Solo pochi mesi fa, a maggio, la donna si era rivolta al centro antiviolenza “Impegno Donna”, raccontando un’escalation di comportamenti aggressivi e persecutori da parte dell’ex. Le operatrici del centro avevano aiutato Hayat a denunciare, facendo partire così la procedura d’urgenza prevista dal Codice Rosso. La procura aveva emesso una misura cautelare, ma l’applicazione concreta non era mai avvenuta: l’uomo era senza fissa dimora e quindi non era stato possibile installargli il braccialetto elettronico.

Nonostante la valutazione di “alto rischio di femminicidio” inviata alle autorità giudiziarie dal centro antiviolenza, la situazione è rimasta bloccata. L’ultimo contatto tra Hayat e le operatrici risale al 23 luglio: in quella data, riferì loro che non era ancora stato attuato alcun provvedimento concreto per la sua protezione.

Il rapporto tra i due era durato solo pochi mesi, ma sin dall’inizio l’uomo si era dimostrato aggressivo. Hayat aveva trovato la forza di troncare la relazione, ma lui aveva continuato a perseguitarla. Nonostante le denunce e le segnalazioni, la sua richiesta di aiuto non è stata ascoltata con l’urgenza e la concretezza necessarie.

Francesca Vetera, coordinatrice del centro “Impegno Donna”, ha commentato con amarezza: “Siamo sconvolte. Hayat era una donna coraggiosa, una lavoratrice, che aveva capito di trovarsi in una relazione tossica. Ha chiesto aiuto, ha denunciato, ma questo non è bastato a salvarla”.
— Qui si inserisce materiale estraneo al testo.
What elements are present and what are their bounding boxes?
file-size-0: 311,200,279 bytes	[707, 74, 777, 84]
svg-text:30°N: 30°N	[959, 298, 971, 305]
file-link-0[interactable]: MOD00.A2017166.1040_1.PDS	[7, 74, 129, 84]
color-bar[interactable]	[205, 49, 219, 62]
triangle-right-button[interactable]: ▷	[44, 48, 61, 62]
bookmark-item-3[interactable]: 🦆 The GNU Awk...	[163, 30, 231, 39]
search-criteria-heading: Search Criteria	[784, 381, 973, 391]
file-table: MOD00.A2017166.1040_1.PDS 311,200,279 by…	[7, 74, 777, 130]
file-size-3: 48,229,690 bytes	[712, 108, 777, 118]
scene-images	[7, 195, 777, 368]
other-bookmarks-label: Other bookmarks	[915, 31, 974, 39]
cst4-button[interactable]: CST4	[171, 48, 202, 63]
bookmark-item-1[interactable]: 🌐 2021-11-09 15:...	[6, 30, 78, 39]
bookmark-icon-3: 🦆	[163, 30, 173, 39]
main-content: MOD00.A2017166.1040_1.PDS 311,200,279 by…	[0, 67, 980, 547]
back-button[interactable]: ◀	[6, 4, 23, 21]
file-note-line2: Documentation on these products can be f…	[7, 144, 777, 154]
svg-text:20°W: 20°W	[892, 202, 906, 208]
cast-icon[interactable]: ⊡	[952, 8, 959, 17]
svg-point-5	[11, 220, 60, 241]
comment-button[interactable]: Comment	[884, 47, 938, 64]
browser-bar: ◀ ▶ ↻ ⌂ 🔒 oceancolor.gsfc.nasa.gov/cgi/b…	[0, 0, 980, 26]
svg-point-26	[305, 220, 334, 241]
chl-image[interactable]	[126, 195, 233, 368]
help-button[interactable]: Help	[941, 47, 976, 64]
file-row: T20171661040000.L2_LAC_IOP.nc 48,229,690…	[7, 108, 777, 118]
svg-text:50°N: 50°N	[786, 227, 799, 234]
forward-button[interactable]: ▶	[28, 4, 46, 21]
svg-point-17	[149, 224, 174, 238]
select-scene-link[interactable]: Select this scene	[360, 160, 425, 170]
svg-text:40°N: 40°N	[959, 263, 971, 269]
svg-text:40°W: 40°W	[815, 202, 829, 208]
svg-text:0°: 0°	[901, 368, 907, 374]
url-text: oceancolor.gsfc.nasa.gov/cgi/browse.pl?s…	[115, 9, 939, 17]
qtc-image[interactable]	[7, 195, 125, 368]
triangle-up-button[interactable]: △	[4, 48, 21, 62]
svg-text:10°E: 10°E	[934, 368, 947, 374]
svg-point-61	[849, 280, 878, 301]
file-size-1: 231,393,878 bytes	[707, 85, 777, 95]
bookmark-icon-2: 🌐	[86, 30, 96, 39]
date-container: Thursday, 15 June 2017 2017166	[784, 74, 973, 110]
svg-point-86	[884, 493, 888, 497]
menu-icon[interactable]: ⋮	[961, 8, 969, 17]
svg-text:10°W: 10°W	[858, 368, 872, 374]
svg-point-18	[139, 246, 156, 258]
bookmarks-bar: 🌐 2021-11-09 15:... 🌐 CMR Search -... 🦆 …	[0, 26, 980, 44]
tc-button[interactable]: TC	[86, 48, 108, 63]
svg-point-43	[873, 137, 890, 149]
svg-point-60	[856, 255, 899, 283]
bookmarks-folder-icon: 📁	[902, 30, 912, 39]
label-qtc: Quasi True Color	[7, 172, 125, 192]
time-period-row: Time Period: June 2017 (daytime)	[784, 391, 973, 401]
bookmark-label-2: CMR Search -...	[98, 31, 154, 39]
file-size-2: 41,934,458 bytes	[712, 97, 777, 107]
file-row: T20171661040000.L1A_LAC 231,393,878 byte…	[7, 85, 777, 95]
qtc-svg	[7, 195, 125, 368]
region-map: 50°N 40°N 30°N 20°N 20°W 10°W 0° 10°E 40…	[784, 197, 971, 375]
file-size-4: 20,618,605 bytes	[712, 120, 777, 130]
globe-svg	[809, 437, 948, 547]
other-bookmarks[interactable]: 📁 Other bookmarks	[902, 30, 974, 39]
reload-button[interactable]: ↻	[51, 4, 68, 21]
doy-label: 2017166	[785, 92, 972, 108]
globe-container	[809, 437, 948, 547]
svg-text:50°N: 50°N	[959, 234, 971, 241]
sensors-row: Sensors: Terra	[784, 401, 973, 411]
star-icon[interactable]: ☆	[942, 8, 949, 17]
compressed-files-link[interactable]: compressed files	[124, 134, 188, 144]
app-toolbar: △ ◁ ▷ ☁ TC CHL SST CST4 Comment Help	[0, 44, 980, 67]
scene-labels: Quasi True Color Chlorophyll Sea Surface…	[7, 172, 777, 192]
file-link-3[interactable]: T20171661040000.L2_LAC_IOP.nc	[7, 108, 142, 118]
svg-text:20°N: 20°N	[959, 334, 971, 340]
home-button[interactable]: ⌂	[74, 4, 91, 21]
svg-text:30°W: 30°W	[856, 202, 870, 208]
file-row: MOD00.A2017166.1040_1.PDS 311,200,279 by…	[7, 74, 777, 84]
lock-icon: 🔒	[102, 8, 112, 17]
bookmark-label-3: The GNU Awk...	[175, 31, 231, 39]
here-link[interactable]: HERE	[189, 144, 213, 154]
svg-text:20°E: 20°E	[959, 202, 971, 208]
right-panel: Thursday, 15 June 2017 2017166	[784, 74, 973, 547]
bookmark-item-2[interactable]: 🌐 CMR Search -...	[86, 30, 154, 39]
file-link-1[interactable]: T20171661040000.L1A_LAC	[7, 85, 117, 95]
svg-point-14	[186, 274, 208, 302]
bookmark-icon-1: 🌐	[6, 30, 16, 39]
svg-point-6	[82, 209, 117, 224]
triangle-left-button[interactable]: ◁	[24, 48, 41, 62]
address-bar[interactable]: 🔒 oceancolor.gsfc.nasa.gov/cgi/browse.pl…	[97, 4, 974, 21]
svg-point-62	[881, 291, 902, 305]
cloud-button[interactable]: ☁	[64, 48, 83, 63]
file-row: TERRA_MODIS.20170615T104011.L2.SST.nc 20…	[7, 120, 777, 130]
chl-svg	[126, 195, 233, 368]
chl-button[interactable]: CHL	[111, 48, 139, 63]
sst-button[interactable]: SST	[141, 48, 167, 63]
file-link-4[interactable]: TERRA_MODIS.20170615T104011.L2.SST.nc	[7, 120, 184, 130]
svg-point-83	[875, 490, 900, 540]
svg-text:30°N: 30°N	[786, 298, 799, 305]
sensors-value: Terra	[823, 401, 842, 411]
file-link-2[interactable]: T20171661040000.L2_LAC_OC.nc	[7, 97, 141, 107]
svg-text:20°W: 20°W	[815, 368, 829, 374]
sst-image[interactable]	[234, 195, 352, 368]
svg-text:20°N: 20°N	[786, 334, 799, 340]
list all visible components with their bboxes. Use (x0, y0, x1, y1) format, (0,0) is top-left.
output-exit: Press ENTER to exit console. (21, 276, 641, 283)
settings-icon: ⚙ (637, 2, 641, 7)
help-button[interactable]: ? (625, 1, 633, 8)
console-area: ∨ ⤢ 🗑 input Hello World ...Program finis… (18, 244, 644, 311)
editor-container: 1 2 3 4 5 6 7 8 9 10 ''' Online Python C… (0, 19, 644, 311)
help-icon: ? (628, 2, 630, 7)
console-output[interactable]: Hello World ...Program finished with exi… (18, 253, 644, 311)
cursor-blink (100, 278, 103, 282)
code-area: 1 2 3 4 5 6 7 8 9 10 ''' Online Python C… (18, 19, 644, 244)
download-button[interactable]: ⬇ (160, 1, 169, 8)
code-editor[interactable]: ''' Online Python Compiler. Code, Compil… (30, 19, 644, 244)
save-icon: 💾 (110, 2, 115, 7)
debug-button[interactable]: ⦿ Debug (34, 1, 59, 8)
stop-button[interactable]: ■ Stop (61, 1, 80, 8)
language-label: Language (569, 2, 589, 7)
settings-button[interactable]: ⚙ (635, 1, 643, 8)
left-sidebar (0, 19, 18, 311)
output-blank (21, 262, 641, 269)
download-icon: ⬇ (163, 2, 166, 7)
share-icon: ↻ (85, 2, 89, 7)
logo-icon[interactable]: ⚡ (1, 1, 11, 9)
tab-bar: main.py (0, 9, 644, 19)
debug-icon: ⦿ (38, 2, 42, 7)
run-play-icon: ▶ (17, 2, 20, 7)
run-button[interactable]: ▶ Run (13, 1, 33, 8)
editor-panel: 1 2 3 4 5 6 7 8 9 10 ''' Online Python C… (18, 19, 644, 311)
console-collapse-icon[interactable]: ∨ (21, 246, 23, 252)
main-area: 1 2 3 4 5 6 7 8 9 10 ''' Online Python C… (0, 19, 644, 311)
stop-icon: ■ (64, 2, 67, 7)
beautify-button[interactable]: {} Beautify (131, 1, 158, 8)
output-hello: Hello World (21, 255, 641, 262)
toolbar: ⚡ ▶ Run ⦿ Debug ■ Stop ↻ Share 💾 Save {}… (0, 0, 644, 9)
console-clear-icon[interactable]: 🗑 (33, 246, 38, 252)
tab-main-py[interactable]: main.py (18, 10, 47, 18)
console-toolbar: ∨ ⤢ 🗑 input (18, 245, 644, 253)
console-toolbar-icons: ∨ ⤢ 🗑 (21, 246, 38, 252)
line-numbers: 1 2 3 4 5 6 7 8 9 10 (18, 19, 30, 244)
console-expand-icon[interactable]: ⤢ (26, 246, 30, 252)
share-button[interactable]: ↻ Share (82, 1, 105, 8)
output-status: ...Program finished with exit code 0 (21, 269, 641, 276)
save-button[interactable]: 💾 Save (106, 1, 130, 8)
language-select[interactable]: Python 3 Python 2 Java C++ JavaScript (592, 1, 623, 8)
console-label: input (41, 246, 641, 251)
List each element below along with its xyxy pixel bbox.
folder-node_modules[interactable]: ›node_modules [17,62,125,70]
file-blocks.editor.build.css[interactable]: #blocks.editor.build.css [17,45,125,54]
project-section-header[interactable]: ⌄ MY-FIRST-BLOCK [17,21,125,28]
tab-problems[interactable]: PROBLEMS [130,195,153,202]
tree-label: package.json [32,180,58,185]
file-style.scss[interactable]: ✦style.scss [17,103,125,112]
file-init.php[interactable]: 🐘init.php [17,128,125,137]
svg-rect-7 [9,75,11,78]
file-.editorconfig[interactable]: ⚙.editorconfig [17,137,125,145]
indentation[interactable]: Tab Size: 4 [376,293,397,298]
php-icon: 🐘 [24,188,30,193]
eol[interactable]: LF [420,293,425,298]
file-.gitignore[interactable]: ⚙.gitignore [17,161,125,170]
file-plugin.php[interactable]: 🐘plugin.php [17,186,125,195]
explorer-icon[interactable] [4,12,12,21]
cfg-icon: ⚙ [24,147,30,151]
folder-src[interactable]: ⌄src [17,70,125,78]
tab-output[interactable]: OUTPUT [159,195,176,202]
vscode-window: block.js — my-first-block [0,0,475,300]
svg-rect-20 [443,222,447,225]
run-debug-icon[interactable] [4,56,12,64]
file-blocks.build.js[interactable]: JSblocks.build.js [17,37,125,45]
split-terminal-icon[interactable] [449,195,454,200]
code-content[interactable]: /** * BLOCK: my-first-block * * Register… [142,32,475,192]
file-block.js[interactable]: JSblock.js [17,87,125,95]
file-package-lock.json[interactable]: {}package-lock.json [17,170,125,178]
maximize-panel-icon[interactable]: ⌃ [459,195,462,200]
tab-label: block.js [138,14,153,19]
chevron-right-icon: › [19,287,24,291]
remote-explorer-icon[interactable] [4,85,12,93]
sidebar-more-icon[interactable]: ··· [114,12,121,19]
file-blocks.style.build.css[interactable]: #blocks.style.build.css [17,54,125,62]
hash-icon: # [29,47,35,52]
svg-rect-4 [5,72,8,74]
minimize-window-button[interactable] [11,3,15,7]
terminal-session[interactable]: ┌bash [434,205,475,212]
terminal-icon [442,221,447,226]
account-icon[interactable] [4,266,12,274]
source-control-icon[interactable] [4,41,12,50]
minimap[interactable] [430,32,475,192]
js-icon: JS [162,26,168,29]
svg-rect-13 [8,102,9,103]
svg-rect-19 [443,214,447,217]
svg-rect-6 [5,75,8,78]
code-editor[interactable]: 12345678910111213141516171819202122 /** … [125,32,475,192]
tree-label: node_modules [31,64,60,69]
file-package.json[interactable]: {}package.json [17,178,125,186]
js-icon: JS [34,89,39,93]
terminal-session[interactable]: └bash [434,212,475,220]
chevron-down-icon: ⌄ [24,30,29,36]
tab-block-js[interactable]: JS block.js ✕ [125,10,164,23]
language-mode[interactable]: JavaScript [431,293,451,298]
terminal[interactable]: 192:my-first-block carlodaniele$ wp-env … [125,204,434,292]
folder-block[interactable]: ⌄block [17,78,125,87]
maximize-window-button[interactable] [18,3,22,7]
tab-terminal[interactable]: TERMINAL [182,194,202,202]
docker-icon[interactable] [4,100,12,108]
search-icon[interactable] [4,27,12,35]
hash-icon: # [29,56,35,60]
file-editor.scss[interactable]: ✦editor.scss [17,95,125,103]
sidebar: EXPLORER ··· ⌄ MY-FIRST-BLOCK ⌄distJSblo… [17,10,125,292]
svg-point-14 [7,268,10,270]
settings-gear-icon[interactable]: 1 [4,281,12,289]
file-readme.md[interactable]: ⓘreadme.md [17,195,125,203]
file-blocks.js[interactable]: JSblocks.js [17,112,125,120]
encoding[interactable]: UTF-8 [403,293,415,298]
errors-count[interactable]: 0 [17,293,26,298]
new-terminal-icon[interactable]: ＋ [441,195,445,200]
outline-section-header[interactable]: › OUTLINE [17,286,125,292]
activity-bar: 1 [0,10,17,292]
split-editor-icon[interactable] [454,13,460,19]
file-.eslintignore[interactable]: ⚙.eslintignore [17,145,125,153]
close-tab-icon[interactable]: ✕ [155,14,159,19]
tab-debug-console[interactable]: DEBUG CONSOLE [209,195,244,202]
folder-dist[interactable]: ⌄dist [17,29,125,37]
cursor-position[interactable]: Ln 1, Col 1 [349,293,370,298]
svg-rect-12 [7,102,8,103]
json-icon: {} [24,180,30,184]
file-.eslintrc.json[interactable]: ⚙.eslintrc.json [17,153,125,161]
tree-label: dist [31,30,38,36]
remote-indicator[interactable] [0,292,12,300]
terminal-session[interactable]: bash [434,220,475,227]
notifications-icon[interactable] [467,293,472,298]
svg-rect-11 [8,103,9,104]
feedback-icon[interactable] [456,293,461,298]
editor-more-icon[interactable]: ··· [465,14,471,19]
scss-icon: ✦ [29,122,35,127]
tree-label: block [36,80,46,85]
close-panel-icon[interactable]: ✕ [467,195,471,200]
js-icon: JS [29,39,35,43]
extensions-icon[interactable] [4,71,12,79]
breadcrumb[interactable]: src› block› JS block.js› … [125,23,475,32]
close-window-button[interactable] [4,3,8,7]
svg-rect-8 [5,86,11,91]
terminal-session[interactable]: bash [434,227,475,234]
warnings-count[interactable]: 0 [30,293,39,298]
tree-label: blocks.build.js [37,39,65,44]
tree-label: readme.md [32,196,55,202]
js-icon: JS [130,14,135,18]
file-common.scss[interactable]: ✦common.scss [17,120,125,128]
Anche la sindaca di Foggia, Maria Aida Episcopo, ha espresso profondo dolore e indignazione: “Questo omicidio rappresenta una sconfitta per l’intera comunità. La vittima aveva chiesto protezione, e il rischio era stato segnalato chiaramente. Il Comune si impegna ad attivare azioni concrete di sensibilizzazione contro la violenza sulle donne”.

L’uomo è ora in custodia, in attesa dell’interrogatorio di garanzia. Le indagini proseguono per accertare ogni dettaglio della vicenda, ma una cosa è certa: Hayat Fatimi aveva fatto tutto ciò che era in suo potere per salvarsi. Lo Stato, però, non è riuscito a proteggerla.